EXERCISE INPUTS

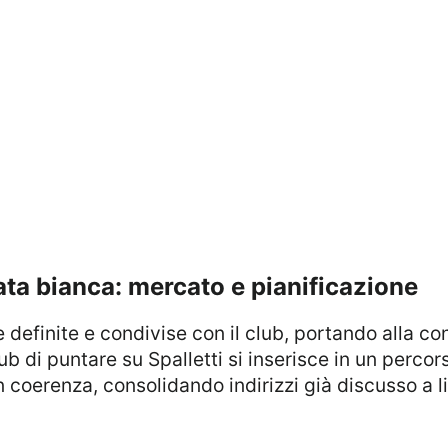
ata bianca: mercato e pianificazione
 definite e condivise con il club, portando alla co
ub di puntare su Spalletti si inserisce in un percor
n coerenza, consolidando indirizzi già discusso a li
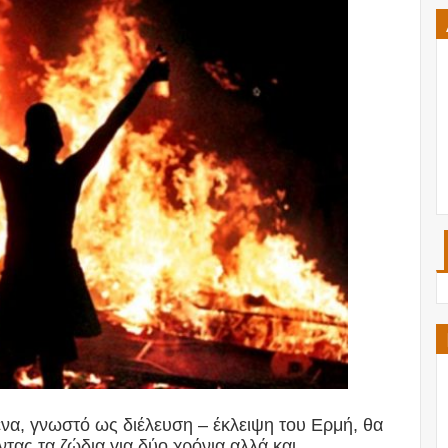
να, γνωστό ως διέλευση – έκλειψη του Ερμή, θα
τας τα ζώδια για δύο χρόνια αλλά και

TASK DIRECTIONS
With the pictures left out, copy exactly the lines from the line holding "definite e condivise" through the final line of the records, including both.

EXERCISE RESPONSE
 definite e condivise con il club, portando alla co
ub di puntare su Spalletti si inserisce in un percor
n coerenza, consolidando indirizzi già discusso a li
να, γνωστό ως διέλευση – έκλειψη του Ερμή, θα
τας τα ζώδια για δύο χρόνια αλλά και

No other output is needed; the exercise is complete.